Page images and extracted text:
▽

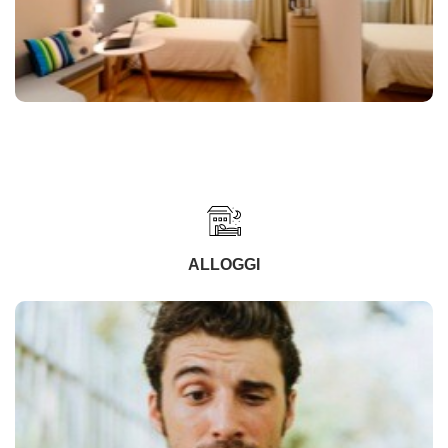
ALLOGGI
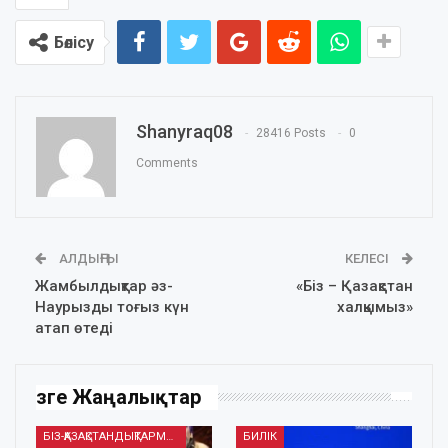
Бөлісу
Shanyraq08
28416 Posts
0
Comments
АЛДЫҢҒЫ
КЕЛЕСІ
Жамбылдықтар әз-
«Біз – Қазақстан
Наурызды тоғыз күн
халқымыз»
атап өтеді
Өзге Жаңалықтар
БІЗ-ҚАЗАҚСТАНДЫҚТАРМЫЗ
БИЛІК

△

Copy all of the data word for word, and keep the pictures out of it.

TASK ANSWER>
ALLOGGI
Бөлісу
Shanyraq08
28416 Posts
0
Comments
АЛДЫҢҒЫ
КЕЛЕСІ
Жамбылдықтар әз-
«Біз – Қазақстан
Наурызды тоғыз күн
халқымыз»
атап өтеді
Өзге Жаңалықтар
БІЗ-ҚАЗАҚСТАНДЫҚТАРМЫЗ
БИЛІК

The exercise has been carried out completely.